8. Gresham History Museum
Gresham History Museum first opened its doors in 1976 and was established as a place to learn all about the history of the Gresham area. The museum is filled with exhibits that paint a picture of Gresham from the past until the present, and you can expect to find photographs, archive exhibits, and other interactive galleries that will appeal to visitors both old and young. You can also learn all about the first residents of Gresham as well as the history of the Columbia River. There are also special events held here to promote the history of Gresham throughout the year, so make sure you pop in to see what’s on when you are in town.
9. Downtown Gresham Memory Mural
Commissioned by the Center for the Arts Foundation, the Downtown Gresham Memory Mural was painted by well known muralist Lee Lauritzen.

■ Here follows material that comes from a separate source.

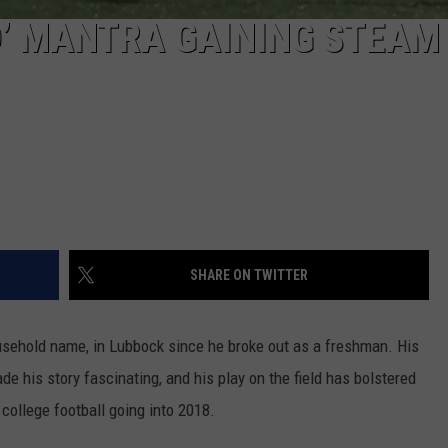
’ MANTRA GAINING STEAM
SHARE ON TWITTER
ousehold name, in Lubbock since he broke out as a freshman. His
e his story fascinating, and his play on the field has bolstered
 college football going into 2018.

The mural is located in downtown Gresham and is a colorful depiction of the city though the years. The mural depicts family life in this city as well as taking the viewer through a history of Gresham that also explains the cultural significance of this city. Certainly if you are looking to take in the local arts scene in this city then this is not to be missed.
10. Butler Creek Trail
Nestled to the southwest of Gresham is Butler Creek, known for its gorgeous vistas and beautiful Oregon landscapes. Along the side of the creek runs the Butler Creek Trail which was first constructed in the 1980s thanks to a host of local volunteers. The trail connects with the Springwater Trail in downtown Gresham and takes in a host of sights along the water such as Butler Creek Park, Binford Lake, as well as areas of forests and woodlands. It also goes over a bridge that crosses Johnson Creek and spans 135 feet.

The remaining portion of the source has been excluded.